Each line of the listing that contains "will" should be found and copied.

⟨

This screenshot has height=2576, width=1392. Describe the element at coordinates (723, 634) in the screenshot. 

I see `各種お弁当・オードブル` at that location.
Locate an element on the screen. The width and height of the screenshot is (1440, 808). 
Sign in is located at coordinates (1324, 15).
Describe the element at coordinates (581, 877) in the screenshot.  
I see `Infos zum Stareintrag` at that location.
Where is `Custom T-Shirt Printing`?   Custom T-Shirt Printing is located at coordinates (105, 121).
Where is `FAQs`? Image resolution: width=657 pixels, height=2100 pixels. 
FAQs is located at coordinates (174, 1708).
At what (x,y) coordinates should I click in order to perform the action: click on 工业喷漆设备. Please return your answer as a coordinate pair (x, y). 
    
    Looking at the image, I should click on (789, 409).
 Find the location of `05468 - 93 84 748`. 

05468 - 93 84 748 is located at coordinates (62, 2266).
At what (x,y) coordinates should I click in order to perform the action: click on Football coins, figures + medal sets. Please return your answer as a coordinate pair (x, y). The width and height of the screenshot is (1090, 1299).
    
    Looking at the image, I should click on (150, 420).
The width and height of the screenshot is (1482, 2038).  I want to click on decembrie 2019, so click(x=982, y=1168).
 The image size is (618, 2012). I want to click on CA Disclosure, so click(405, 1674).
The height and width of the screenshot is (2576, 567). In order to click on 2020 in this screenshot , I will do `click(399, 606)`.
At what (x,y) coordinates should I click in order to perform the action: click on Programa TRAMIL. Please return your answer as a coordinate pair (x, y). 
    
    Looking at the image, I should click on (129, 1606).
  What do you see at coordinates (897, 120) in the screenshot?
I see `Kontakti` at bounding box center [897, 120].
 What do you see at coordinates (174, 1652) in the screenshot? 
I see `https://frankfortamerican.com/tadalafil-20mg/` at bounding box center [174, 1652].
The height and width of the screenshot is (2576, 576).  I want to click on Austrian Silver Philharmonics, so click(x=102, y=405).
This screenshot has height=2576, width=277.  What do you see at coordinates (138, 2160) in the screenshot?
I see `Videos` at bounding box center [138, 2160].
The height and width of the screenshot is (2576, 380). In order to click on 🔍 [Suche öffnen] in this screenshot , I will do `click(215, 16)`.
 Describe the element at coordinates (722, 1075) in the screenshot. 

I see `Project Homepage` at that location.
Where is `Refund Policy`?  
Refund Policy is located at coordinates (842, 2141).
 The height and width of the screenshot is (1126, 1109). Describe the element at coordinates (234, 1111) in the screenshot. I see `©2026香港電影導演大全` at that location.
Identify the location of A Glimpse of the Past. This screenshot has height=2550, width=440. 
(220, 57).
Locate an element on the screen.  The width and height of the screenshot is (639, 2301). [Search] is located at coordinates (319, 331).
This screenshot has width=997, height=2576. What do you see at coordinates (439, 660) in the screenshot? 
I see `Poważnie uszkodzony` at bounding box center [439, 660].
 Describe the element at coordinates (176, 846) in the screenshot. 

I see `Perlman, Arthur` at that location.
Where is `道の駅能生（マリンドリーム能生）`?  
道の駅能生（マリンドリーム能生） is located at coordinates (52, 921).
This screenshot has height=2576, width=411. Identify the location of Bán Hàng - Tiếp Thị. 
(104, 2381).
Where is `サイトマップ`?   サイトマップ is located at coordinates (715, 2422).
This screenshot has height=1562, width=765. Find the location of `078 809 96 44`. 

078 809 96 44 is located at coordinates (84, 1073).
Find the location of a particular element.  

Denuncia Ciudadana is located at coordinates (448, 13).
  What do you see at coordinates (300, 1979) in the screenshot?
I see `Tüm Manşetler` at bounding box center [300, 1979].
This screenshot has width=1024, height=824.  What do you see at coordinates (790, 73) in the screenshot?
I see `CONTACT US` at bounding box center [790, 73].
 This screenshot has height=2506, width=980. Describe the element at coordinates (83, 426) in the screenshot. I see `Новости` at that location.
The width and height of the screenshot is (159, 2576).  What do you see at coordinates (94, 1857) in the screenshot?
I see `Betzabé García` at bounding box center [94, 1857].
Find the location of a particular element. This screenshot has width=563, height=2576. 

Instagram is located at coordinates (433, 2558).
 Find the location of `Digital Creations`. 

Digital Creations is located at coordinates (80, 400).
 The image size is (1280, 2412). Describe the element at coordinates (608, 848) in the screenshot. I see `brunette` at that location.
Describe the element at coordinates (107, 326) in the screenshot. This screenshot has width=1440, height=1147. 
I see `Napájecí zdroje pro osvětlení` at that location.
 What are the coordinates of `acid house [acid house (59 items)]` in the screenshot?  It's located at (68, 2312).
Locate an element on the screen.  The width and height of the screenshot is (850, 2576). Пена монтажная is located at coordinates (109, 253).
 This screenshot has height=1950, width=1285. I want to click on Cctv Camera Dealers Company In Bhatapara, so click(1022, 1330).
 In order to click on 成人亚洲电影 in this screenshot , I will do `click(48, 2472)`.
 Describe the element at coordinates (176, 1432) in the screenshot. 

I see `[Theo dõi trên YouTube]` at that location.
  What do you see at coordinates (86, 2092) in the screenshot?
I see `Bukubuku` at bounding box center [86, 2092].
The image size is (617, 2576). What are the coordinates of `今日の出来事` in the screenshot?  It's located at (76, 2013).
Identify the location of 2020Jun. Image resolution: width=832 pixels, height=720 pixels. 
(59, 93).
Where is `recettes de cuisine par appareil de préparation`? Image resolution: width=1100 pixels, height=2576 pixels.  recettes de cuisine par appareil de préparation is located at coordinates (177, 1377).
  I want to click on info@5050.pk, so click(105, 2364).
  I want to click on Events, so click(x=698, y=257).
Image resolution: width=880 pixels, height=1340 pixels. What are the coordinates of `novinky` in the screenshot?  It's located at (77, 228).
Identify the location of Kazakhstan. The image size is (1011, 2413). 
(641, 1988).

⟩

• RESPONSE TO THIS EXERCISE:
The height and width of the screenshot is (2576, 567). In order to click on 2020 in this screenshot , I will do `click(399, 606)`.
The height and width of the screenshot is (2576, 380). In order to click on 🔍 [Suche öffnen] in this screenshot , I will do `click(215, 16)`.
 In order to click on 成人亚洲电影 in this screenshot , I will do `click(48, 2472)`.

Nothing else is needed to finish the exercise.